Question

What's a Convergent series basically..?? Our professor gave us the idea that if the nth term and its neighberhood terms tends to be a finite(non fluctuating) quantity. But on the internet I am getting answers as divergent even if the nth term tends to zero.. since, then the method for checking it is calculating the sum of the series.

eg.

1 + 1/2 + 1/3 + 1/4 + 1/5 + ...+ 1/n

in this wikipedia claims its divergent.. but according to our professor it should be convergent

anyone please help me out.. i am not sure what is the concept of it!!

Answer 1

The series you mentioned here (harmonic series) is divergent, because the sum of it tends to be infinite. When a series is convergent it converges to a finite quantity.

Answer 2

http://en.wikipedia.org/wiki/Harmonic_series_(mathematics)#Comparison_test

Answer 3

A convergent series is a series whose infinite sum adds up to a finite number.

Answer 4

thanx a lot .. but i mean what should be the factor for determining whether its convergent or not.. is it only summation tending to a finite quantity or nth term and its neighborhood terms tending to a finite quantity i.e limit exists at n->infinite and \[a _{n} is finite\]

Answer 5

If \[
\lim_{n\to \infty}a_n\neq 0
\]Then we know it is divergent, but we don't know if it is convergent.

Answer 6

if \[\lim_{n \rightarrow \infty} a _{n}= 5\] or any finite quantity is the series divergent or convergent?

Answer 7

If it is greater than \(0\) then it is divergent.

Answer 8

i had the misconception that if limit exists its convergent.. thanx a lot for clearing that up

Answer 9

Remember that \(c\times \infty=\infty\) when \(c>0\).

Answer 10

However when \(c=0\) you get an indeterminate form.
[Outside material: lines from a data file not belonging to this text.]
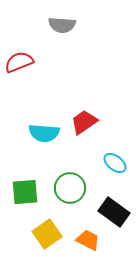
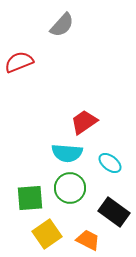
gray semicircle: rotated 52 degrees counterclockwise
cyan semicircle: moved 23 px right, 20 px down
cyan ellipse: moved 5 px left
green square: moved 5 px right, 6 px down
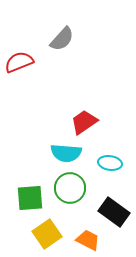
gray semicircle: moved 14 px down
cyan semicircle: moved 1 px left
cyan ellipse: rotated 30 degrees counterclockwise
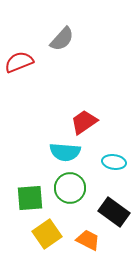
cyan semicircle: moved 1 px left, 1 px up
cyan ellipse: moved 4 px right, 1 px up
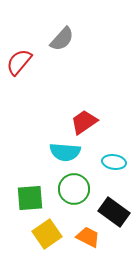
red semicircle: rotated 28 degrees counterclockwise
green circle: moved 4 px right, 1 px down
orange trapezoid: moved 3 px up
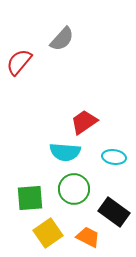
cyan ellipse: moved 5 px up
yellow square: moved 1 px right, 1 px up
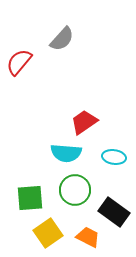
cyan semicircle: moved 1 px right, 1 px down
green circle: moved 1 px right, 1 px down
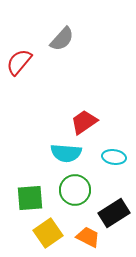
black rectangle: moved 1 px down; rotated 68 degrees counterclockwise
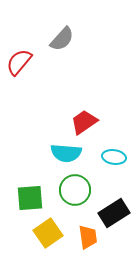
orange trapezoid: rotated 55 degrees clockwise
It could result in something finite or something infinite.

Answer 11

yep

and so if a series is not convergent it must be divergent?

Answer 12

The \(\times \infty\) comes from the fact that you're adding infinite terms

Answer 13

Yes.

Answer 14

so \[\lim_{n \rightarrow \infty} a _{n } =0\] it should be convergent but the harmonic series i asked in the ques is divergent...

Answer 15

When did I say that means it is convergent?

Answer 16

Okay what is \[
0\times \infty \to?
\]

Answer 17

Does it go to \(\infty\) or to some finite number?

Answer 18

it could be anything

Answer 19

0 to infinite right ..??

Answer 20

If you understand that indeterminate forms means "inconclusive" then why are you struggling with this limit being "inconclusive" when it goes to 0?

Answer 21

ohk so more generally i should go for checking summation of a series and see if its finite .. to conclude its convergence..?

Answer 22

i mean summation of a sequence not series

Answer 23

There are many tests.

Answer 24

You can compare it to another series which you know is convergent or not.

Answer 25

@wio ohk thanx a lot .. i really appreciate you helping me out ..i'll first consult my notes if problem still persists i'll message you..

bye